_Material to process_.
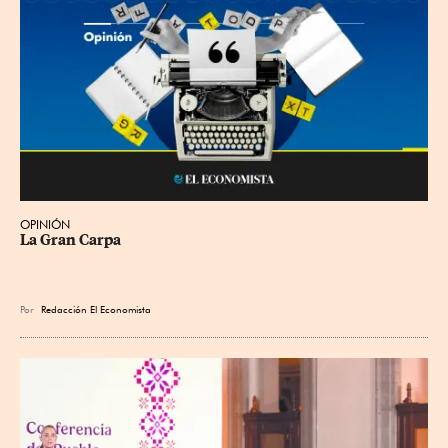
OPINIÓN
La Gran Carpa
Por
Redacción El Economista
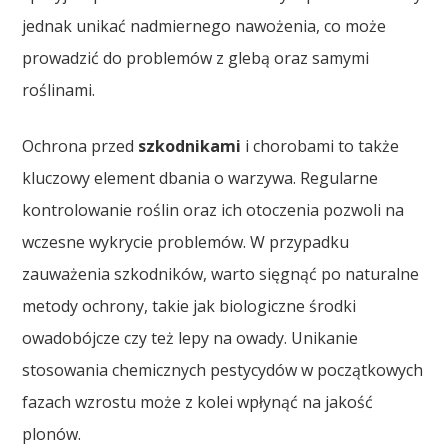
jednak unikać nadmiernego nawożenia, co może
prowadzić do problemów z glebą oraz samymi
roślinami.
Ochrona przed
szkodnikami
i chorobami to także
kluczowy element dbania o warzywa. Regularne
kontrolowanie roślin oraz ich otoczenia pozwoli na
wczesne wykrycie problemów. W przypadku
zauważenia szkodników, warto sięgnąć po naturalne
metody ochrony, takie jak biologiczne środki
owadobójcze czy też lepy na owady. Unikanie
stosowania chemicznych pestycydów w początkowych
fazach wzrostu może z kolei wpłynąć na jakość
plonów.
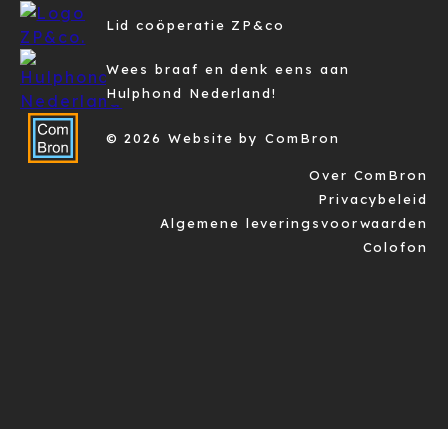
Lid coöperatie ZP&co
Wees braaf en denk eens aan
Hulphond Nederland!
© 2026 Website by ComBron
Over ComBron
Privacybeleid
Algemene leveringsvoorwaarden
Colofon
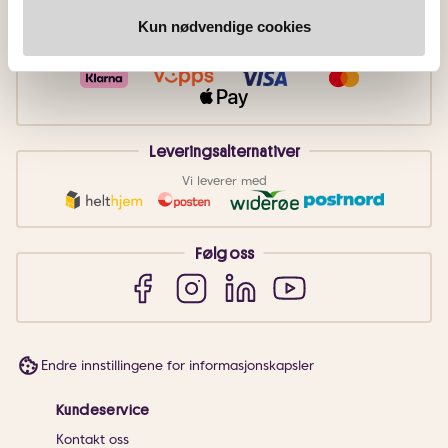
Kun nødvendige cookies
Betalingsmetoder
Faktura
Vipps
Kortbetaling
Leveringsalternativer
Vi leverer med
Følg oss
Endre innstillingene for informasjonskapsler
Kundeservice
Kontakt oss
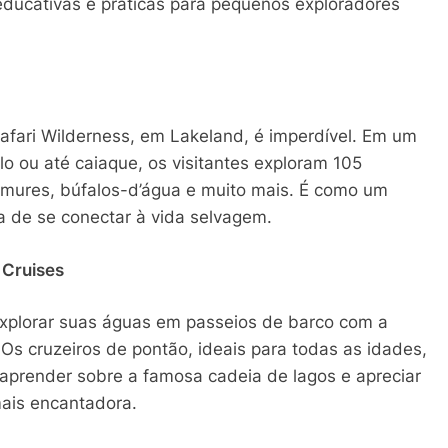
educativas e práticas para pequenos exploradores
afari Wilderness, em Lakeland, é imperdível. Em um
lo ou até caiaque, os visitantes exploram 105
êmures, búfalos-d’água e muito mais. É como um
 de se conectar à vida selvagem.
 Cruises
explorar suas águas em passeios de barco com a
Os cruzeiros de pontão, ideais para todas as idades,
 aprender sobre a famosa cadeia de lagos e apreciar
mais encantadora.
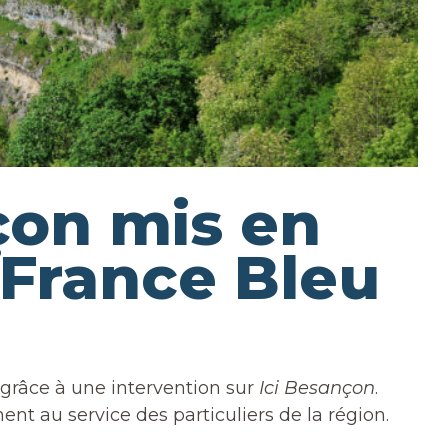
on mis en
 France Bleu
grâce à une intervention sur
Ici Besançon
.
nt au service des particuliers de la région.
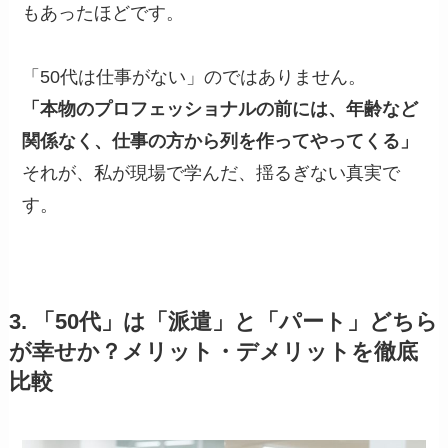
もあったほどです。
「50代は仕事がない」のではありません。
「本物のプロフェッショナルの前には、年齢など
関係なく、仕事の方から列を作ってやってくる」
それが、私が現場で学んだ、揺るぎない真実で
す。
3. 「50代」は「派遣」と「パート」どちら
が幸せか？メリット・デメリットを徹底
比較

_Aim of the task_.
After locating the line containing "grâce à une intervention sur" in the entries above, repeat only it and each later line through the end, exactly, without any pictures.

_Answer to this problem_.
grâce à une intervention sur
Ici Besançon
.
nt au service des particuliers de la région.
もあったほどです。
「50代は仕事がない」のではありません。
「本物のプロフェッショナルの前には、年齢など
関係なく、仕事の方から列を作ってやってくる」
それが、私が現場で学んだ、揺るぎない真実で
す。
3. 「50代」は「派遣」と「パート」どちら
が幸せか？メリット・デメリットを徹底
比較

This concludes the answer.